Meyer is one of eight people who pleaded guilty in connection with the investigation. They included former Comptroller Alan Hevesi, who was sentenced last year to as many as four years in prison. Hevesi was granted parole last month and may be released as soon as this month.
Meyer admitted during his guilty plea in October 2009 that he paid $300,000 to Hevesi’s former adviser, Hank Morris, to secure business from the pension fund. New York state in 2009 banned the use of placement agents or lobbyists in investments with the pension fund, and banned contributions from those who do business with the fund.
Morris pleaded guilty in November 2010 and was sentenced to as long as four years in prison in February 2011 after admitting the fund’s investment process was manipulated to benefit him, his associates and contributors to Hevesi’s campaign. Morris was denied his request for parole last month.
Aldus Equity in December 2010 agreed to pay $1 million in restitution to the state’s pension fund, one of more than 20 firms that have settled with the state attorney general’s office over the probe.
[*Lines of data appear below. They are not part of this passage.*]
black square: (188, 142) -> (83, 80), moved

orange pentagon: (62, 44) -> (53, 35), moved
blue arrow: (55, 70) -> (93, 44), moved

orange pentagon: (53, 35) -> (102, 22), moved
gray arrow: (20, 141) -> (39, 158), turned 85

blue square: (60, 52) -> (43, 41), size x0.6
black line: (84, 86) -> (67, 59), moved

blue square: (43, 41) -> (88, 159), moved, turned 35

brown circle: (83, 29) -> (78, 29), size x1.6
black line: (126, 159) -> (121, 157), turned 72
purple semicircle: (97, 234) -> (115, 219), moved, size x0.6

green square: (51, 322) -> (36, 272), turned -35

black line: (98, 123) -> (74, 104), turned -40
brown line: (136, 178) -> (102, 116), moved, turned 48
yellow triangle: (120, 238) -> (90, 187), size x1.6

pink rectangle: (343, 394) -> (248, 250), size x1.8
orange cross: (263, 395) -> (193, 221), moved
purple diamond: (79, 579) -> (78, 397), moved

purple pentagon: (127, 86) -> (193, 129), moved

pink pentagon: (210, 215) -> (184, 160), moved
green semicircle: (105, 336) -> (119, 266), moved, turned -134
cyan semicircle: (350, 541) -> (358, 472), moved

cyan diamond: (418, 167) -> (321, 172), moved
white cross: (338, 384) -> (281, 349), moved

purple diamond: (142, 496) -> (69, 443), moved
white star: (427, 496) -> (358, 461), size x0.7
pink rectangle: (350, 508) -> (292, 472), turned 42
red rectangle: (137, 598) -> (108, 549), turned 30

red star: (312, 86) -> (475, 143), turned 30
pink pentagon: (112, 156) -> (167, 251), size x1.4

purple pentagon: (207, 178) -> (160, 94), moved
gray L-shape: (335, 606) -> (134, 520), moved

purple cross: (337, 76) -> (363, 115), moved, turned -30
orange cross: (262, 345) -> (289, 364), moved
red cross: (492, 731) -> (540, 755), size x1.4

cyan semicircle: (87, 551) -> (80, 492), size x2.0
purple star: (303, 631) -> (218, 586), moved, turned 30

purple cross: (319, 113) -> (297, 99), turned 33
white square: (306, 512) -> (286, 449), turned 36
Meyer has forfeited more than $1 million himself, Stone said.
Meyer’s attorney, Paul Shechtman, said his client’s life is “in tatters” and he has few assets remaining. A married father of two boys aged 4 and 7, Meyer “lost his moral compass,” Shechtman said.
“The world of public pensions in New York and elsewhere is a cesspool,” Shechtman said. “It’s too often pay-for-play.”
The case is New York v. Meyer, SCI-04755-2009, New York State Supreme Court, New York County (Manhattan).